| Description of the task |
Word for word, please copy the line containing "Handlers, API Contracts, and" and all lines after it in the entries below, and only those, leaving every picture out.

──────── Input data ────────

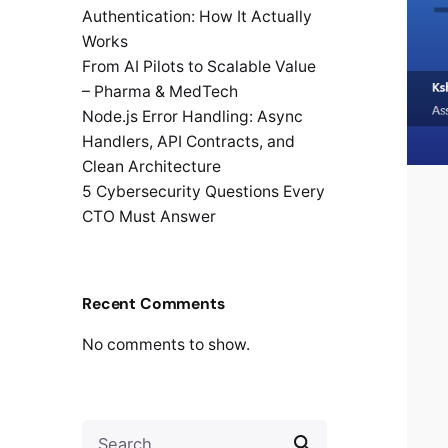
Authentication: How It Actually
Works
From AI Pilots to Scalable Value
– Pharma & MedTech
Node.js Error Handling: Async
Handlers, API Contracts, and
Clean Architecture
5 Cybersecurity Questions Every
CTO Must Answer
Recent Comments
No comments to show.
Search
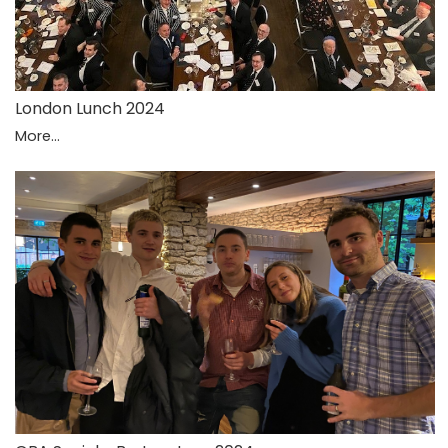
London Lunch 2024
More...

────────

| Task solution |
Handlers, API Contracts, and
Clean Architecture
5 Cybersecurity Questions Every
CTO Must Answer
Recent Comments
No comments to show.
Search
London Lunch 2024
More...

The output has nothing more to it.